It seems that for most of the population, getting married and having children is a pretty cut and dry decision, with a majority responding, "Yes! Of course! What else would I live for?!" I did not fall into this category.
I grew up the youngest of three kids. I didn't mother hen little brothers or sisters or cousins, and babysat only occasionally for a couple of neighbor kids who were so well behaved that they quite literally could have taken care of me. And by my sophomore year of college, I was certain that having children would interfere with my life plans, which at the time were:
-- Drop out of school and travel throughout the US living in a tent.
-- Travel to Europe and sleep with foreign men.
-- Move to Key West to bartend, live out of my car, and guide snorkeling tours.

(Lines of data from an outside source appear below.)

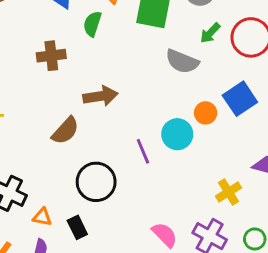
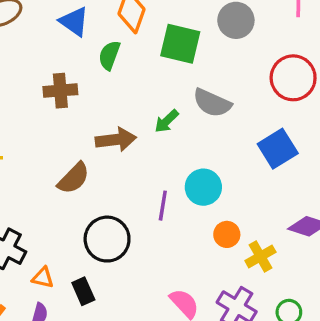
green arrow: (210, 33) -> (166, 121), moved
orange circle: (206, 113) -> (227, 234), moved
purple line: (143, 151) -> (163, 206), turned 30

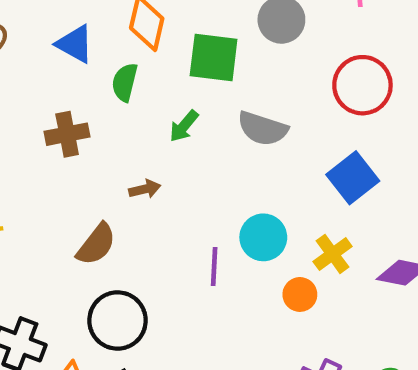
green arrow: (166, 121) -> (184, 126), moved
brown arrow: (116, 140) -> (145, 189), size x0.6
black circle: (107, 239) -> (117, 320), moved
yellow cross: (260, 256) -> (333, 254), moved

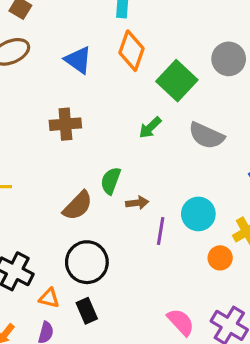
green square: (214, 58) -> (177, 81), turned 30
green semicircle: (125, 82) -> (111, 181), moved
brown arrow: (145, 189) -> (137, 203), moved

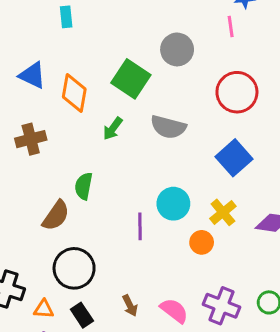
orange diamond: (132, 51) -> (74, 93), moved
brown arrow: (137, 203) -> (130, 306), moved, turned 80

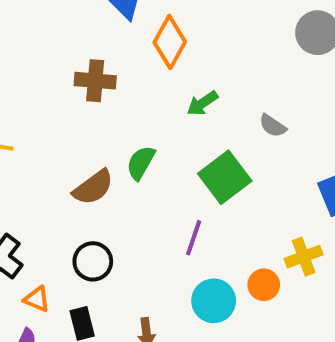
green square: (131, 79) -> (225, 177), moved
gray semicircle: (168, 127) -> (273, 126), size x0.6
cyan circle: (173, 204) -> (214, 301), moved
black circle: (74, 268) -> (93, 261), size x0.7

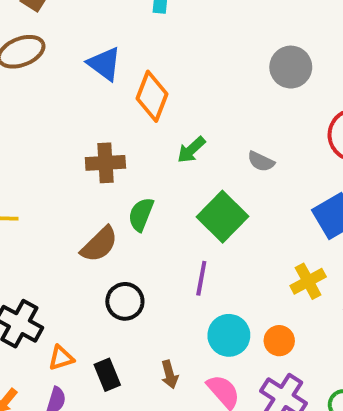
brown cross: (95, 81) -> (105, 163), moved
black circle: (93, 261) -> (125, 301), moved
orange circle: (264, 285) -> (279, 341), moved
orange triangle: (37, 299) -> (61, 358), turned -32

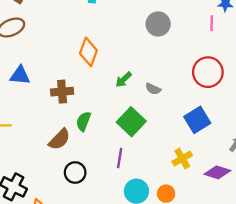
blue triangle: (104, 64) -> (20, 75), moved, turned -30
gray circle: (291, 67) -> (158, 24), moved
green arrow: (191, 150) -> (124, 80), moved

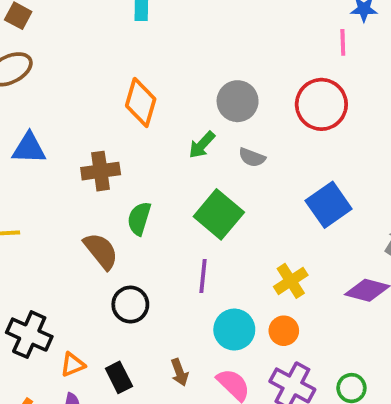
gray circle: (158, 24) -> (238, 101), moved
red circle: (208, 72) -> (321, 104), moved
brown semicircle: (59, 139) -> (101, 251), turned -80
yellow cross: (182, 158) -> (291, 281), moved

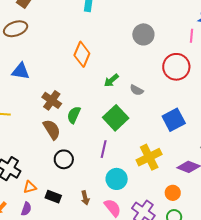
gray circle: (238, 101) -> (143, 34), moved
brown cross: (101, 171) -> (52, 100), moved, turned 36
yellow cross: (291, 281) -> (149, 157), size x1.4
orange circle: (284, 331) -> (173, 193), moved
black rectangle: (119, 377) -> (53, 197), turned -49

I accomplished the first goal, went back to school, met my husband, watched Under the Tuscan Sun and thought, "well, if this marriage thing doesn't work out I might still have a shot in Europe as a divorcee," and decided to save the Key West life for retirement. That being said, after marriage I was still uncertain about parenthood. I remember telling a close friend that there was a good chance that we would decide we were ready to have a baby the same way we had decided to get a second dog: by having a few too many drinks at happy hour and realizing that we really, really wanted one right now. Uncertain or not, I knew we would be as likely to pass up the opportunity to have a baby as we were to turn away the little mutt that showed up at our home a few days after turning in a late night online adoption application to the local animal shelter.

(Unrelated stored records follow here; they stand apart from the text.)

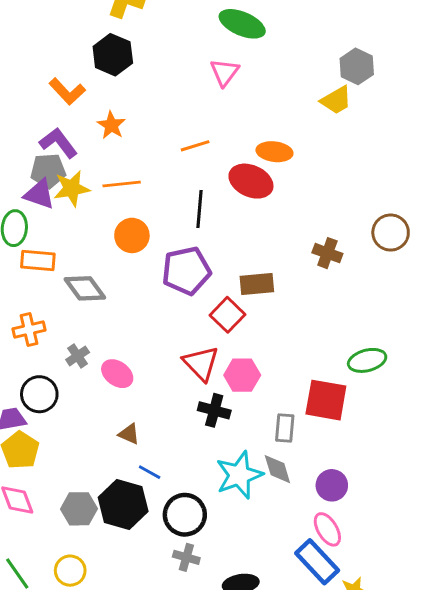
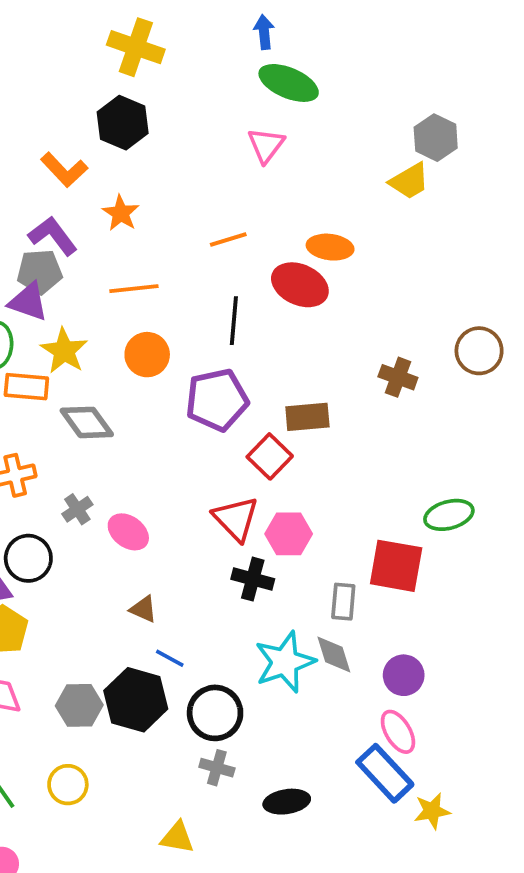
yellow star: (72, 188) -> (64, 351), moved, turned -30

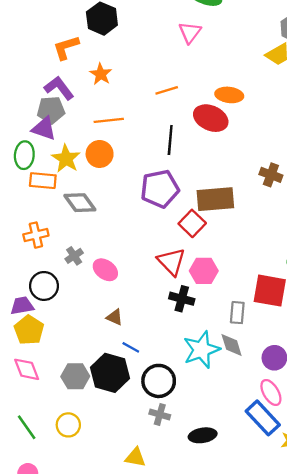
orange L-shape: (64, 170) -> (66, 47), turned 116
orange circle: (147, 355) -> (100, 154), moved
brown rectangle: (307, 417) -> (215, 199), size x1.4

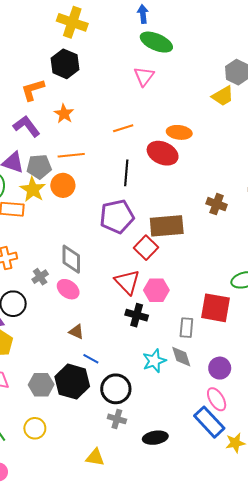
gray pentagon: (51, 110) -> (39, 167), moved
gray diamond: (80, 203) -> (71, 259), moved, turned 36
cyan star: (201, 350) -> (154, 361), size x0.7

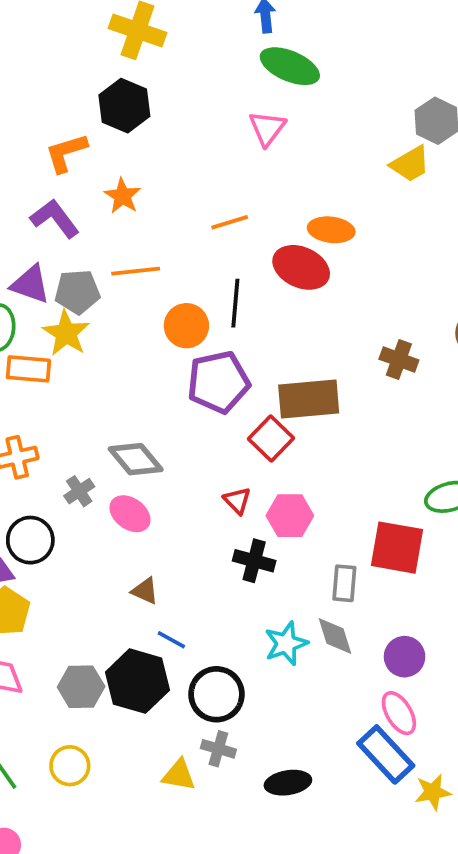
orange circle: (63, 185) -> (186, 326), moved
gray diamond: (71, 259) -> (136, 459), turned -40
red triangle: (127, 282) -> (237, 501), size x0.6
yellow triangle: (95, 457) -> (179, 775), moved

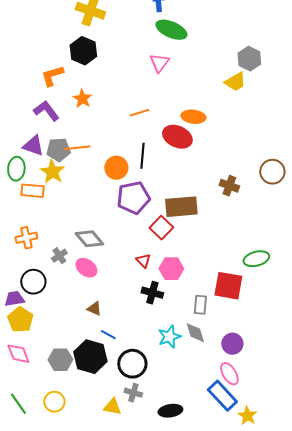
orange line: (136, 271) -> (77, 148), moved
yellow star: (433, 792) -> (247, 416), turned -30

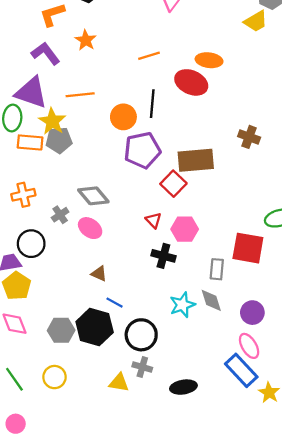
purple triangle: (33, 146) -> (31, 92), size x1.4
gray pentagon: (58, 150) -> (59, 140), moved

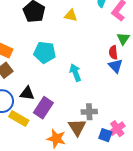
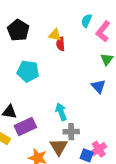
red semicircle: (113, 52) -> (61, 44), moved
cyan arrow: (75, 73) -> (61, 112), moved
purple rectangle: (43, 108) -> (25, 127), turned 30

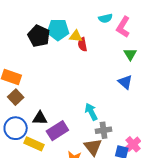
cyan semicircle: (86, 21) -> (105, 18), turned -120
cyan pentagon: (28, 71) -> (58, 30), moved

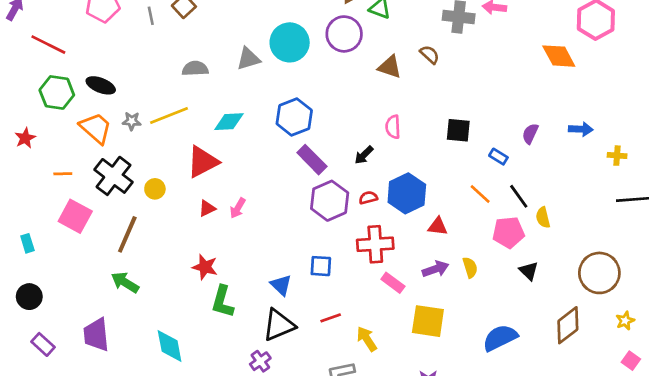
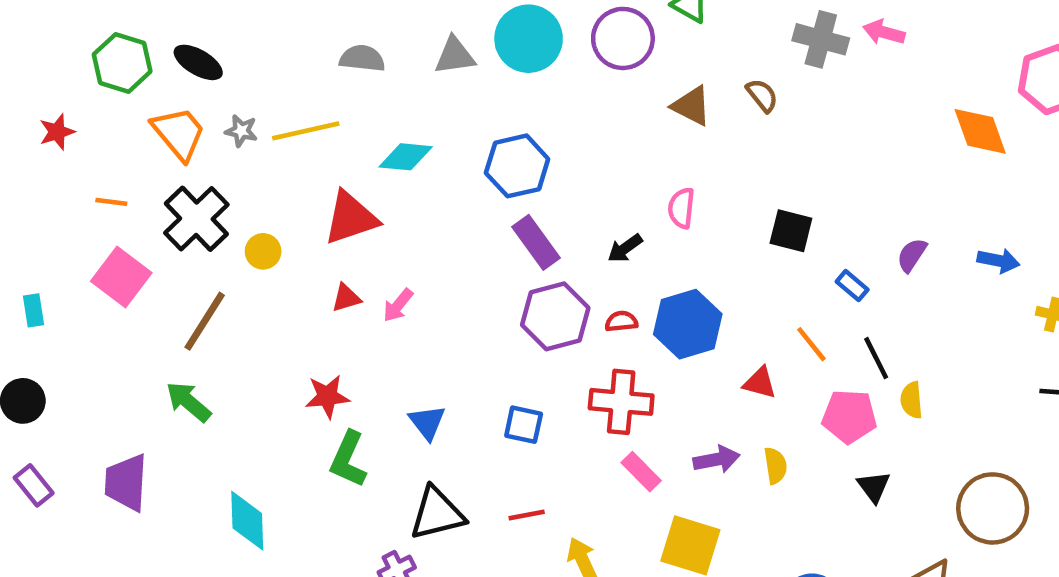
red triangle: (438, 226) -> (760, 383), moved
red star: (205, 267) -> (327, 396), turned -30
blue triangle: (281, 285) -> (427, 422), moved

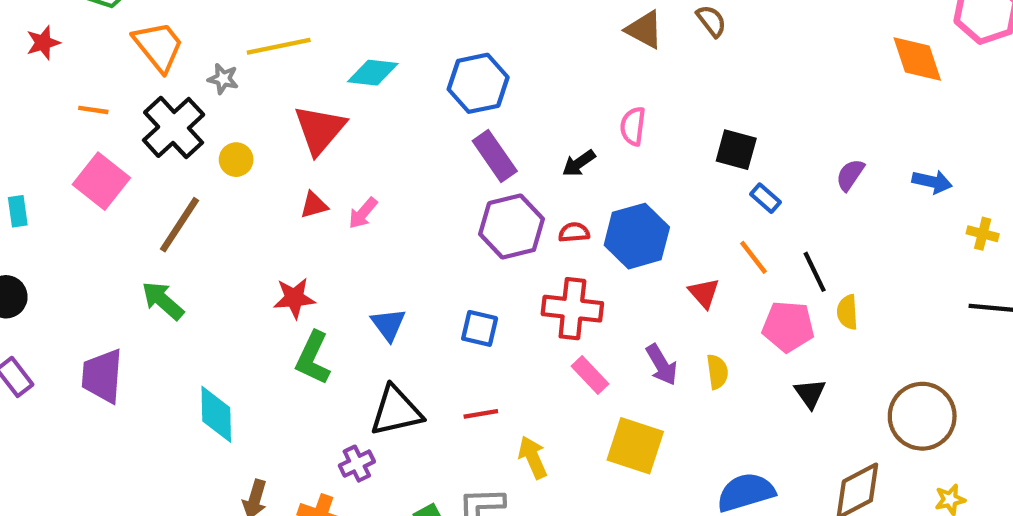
gray star: (241, 131) -> (223, 79), moved
red triangle: (351, 218) -> (320, 130), turned -32
blue rectangle: (852, 286) -> (765, 198), moved
red triangle: (760, 383) -> (704, 293), turned 32
purple arrow: (717, 459) -> (662, 365), turned 69

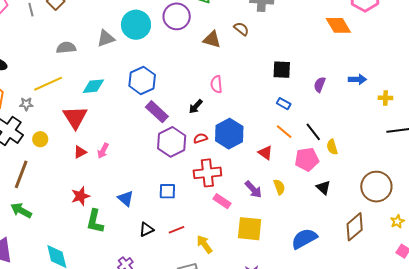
black square: (736, 150) -> (282, 70), moved
black triangle: (396, 411) -> (146, 229), moved, size x0.6

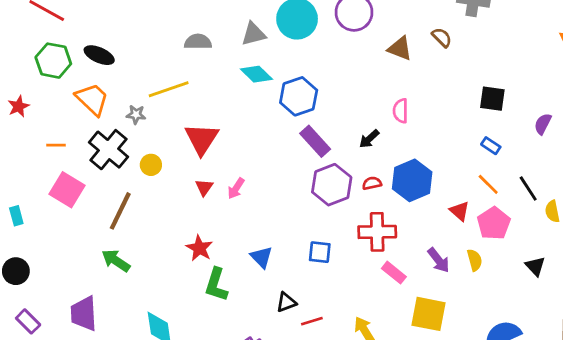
cyan diamond: (93, 86) -> (256, 74), moved, turned 45
red triangle: (80, 152) -> (204, 187), turned -32
pink pentagon: (307, 159) -> (494, 223), moved, turned -30
red star: (80, 196) -> (199, 248), turned -30
red line: (177, 230) -> (312, 321), moved

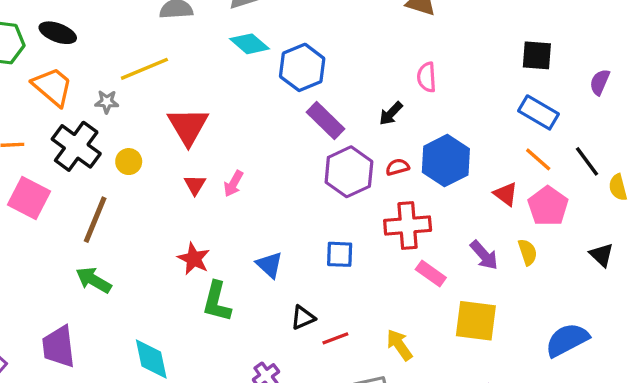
blue rectangle: (491, 146) -> (539, 112), size x1.6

So when we found out we were pregnant I tried to make up for my unease and inexperience with preparation. I read What to Expect When You are Expecting cover to cover, quizzed my doctors, and wrote down advice from friends. But it turned out that reading, writing and analyzing simply cannot prepare you to comfort a crying baby. It should have been simple, it was for the grandmothers: pick up crying baby, rock, hum, sing nonsensical lyrics, watch lovingly as baby drifts back to sleep. The problem was that I didn't know a single word to a single lullaby, was sleep deprived beyond belief, and had a baby that clearly knew he was in the hands of an amateur. I improvised the best I could, memorized the words to a couple of Bob Dylan songs and spent hours walking the floors of our tiny house and the sidewalks of our neighborhood in Minneapolis. And then one night while walking circles in the kitchen, that crying, pooping, wrinkled little man looked at me and smiled. I looked back at him and laughed in surprise. He likes me, I thought with amazement, he actually likes me! Dylan's lyrics no longer fit the moment, and I searched my memory for something more upbeat. The only song I could think of in that instant was the 90's classic, Baby Got Back. "Oh. My. God. Becky. Did you see the size of her butt?" I sang in my best white-girl rap voice. It was a long way from The Itsy Bitsy Spider, but it didn't matter. I sang, we danced, he grinned. It was the first time I truly understood the joy of parenthood.